The owner of the Chicago Cubs threatened Wednesday to move the team out of Wrigley Field if his plans for a big, new video screen are blocked, saying he needs millions of dollars in ad revenue to help bankroll the renovation of the storied ballpark.
It was the first time during months of contentious negotiations over plans for a $500 million renovation of the 99-year-old stadium that Cubs chairman Tom Ricketts has threatened to move the team out of the lively North Side neighborhood of Wrigleyville.
"The fact is that if we don't have the ability to generate revenue in our own outfield, we'll have to take a look at moving -- no question," Ricketts told reporters after outlining renovation plans to Chicago business leaders.
He added that he remained committed to working out a deal.
By far the thorniest issue is the plan for a 6,000-square-foot video screen over left field, as seen in many major league ballparks. The difference is that Wrigley Field -- the second oldest ballpark in Major League Baseball behind Fenway Park in Boston -- is surrounded by privately owned clubs with rooftop bleachers whose owners object to any changes that could block their bird's-eye views into the stadium.
The rooftop businesses have been left out of discussions on the proposed upgrade, but they feel they should have a seat at the bargaining table because they have a contract in which they share 17 percent of their revenue with the Cubs.

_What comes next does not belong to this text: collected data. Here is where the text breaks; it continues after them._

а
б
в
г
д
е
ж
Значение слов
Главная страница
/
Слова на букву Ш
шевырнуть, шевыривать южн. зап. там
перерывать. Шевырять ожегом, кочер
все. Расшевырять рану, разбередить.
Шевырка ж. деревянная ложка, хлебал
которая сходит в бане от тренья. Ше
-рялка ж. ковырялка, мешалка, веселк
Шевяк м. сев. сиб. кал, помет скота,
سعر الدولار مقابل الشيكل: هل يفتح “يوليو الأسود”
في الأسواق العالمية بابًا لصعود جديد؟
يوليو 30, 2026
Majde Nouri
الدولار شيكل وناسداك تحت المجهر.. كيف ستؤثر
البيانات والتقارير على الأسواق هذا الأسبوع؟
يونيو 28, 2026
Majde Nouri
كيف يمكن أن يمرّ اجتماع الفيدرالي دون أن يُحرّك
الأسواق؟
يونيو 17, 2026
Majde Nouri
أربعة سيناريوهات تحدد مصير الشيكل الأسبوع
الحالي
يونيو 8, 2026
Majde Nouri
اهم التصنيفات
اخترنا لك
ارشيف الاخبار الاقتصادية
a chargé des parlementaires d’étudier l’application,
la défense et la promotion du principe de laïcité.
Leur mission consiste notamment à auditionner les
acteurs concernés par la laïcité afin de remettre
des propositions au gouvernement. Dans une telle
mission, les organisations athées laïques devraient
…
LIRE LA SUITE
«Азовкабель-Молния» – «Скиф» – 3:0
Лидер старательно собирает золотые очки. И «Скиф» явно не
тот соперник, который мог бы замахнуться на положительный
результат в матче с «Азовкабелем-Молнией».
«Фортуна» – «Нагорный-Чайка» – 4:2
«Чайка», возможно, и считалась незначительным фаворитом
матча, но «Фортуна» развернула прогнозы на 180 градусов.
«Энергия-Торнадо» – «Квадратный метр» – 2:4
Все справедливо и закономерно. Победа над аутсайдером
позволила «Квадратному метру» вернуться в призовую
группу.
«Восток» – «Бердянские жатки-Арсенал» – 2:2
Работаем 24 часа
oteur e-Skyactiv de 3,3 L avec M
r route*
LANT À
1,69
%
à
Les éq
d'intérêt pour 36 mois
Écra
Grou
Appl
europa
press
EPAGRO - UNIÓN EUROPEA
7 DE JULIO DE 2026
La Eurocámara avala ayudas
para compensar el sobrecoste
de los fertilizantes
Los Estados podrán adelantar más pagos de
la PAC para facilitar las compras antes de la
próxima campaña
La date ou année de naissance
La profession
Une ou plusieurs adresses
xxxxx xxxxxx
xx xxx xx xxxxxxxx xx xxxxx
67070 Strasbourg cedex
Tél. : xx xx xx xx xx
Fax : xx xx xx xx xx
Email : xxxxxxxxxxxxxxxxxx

Legal action is a possibility.
Ricketts presented an architectural rendering of the video screen during his speech to the City Club of Chicago and insisted that the team's own studies have shown it would have minimal, if any, impact on the views. He described the sign as "midsize" compared with those at other stadiums. It is nearly three times as large as the scoreboard currently atop the centerfield bleachers. Another smaller sign with the name of a sponsor is planned for right field.
He said without such signage, the team was losing out on $20 million a year in ad revenue -- essential for helping fund the extensive renovations without dipping into taxpayer funds.